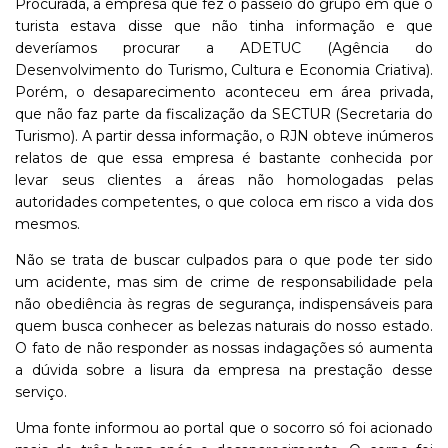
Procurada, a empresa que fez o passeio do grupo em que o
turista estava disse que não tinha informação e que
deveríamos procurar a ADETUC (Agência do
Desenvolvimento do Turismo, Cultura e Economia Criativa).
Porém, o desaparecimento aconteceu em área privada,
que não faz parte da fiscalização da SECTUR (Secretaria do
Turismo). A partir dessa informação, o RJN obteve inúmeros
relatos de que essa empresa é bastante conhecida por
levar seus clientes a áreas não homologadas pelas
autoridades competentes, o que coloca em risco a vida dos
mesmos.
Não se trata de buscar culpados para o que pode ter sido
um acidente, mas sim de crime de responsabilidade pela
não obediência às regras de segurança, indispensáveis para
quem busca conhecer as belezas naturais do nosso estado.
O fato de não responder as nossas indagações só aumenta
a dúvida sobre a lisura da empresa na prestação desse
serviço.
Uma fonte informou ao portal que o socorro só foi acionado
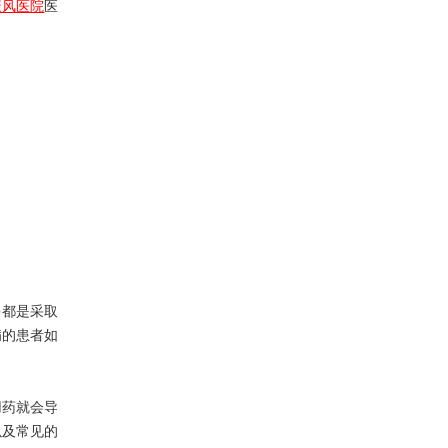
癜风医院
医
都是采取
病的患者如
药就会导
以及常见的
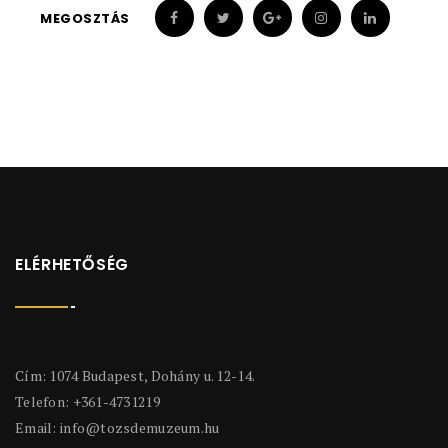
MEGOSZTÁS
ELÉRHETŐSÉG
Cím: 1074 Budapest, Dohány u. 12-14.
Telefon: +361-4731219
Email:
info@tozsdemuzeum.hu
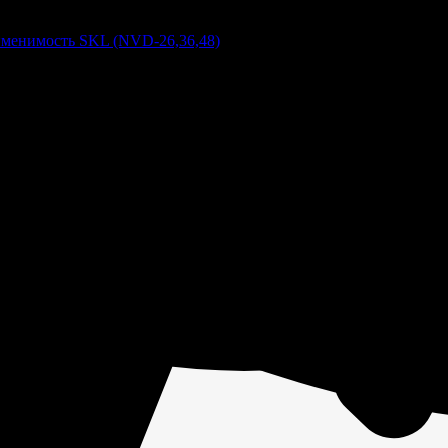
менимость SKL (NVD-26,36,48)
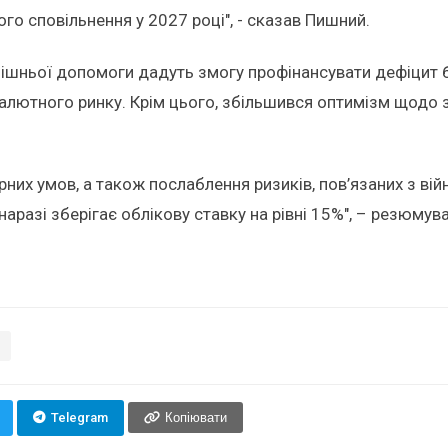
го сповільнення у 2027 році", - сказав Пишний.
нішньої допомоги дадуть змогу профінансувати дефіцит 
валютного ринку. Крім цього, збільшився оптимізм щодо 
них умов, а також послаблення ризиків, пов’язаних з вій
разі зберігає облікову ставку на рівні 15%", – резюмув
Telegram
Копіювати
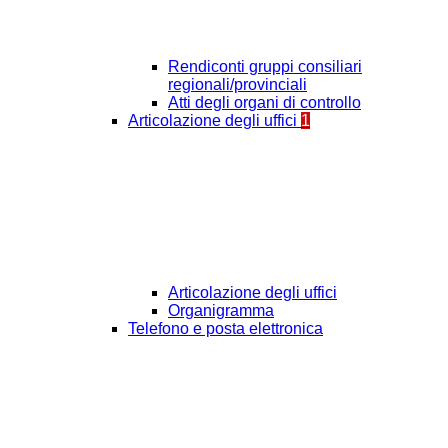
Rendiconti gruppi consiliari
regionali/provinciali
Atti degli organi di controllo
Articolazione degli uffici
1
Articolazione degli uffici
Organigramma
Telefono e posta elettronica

▬▬▬▬▬▬

Filter the entries above down to the lines that contain "empresa".

Procurada, a empresa que fez o passeio do grupo em que o
relatos de que essa empresa é bastante conhecida por
a dúvida sobre a lisura da empresa na prestação desse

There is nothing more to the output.